**Task brief**: Would you copy every record exactly as it stands and drop the pictures?

**Provided records**:
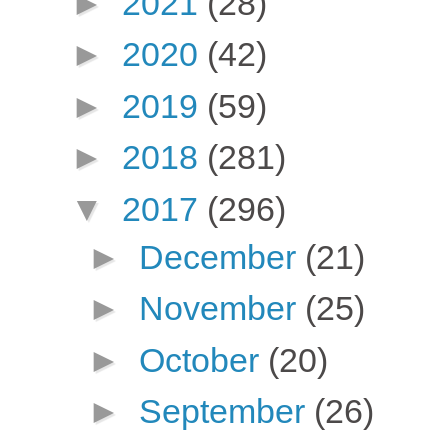
►
2021
(28)
►
2020
(42)
►
2019
(59)
►
2018
(281)
▼
2017
(296)
►
December
(21)
►
November
(25)
►
October
(20)
►
September
(26)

**Result**:
►
2021
(28)
►
2020
(42)
►
2019
(59)
►
2018
(281)
▼
2017
(296)
►
December
(21)
►
November
(25)
►
October
(20)
►
September
(26)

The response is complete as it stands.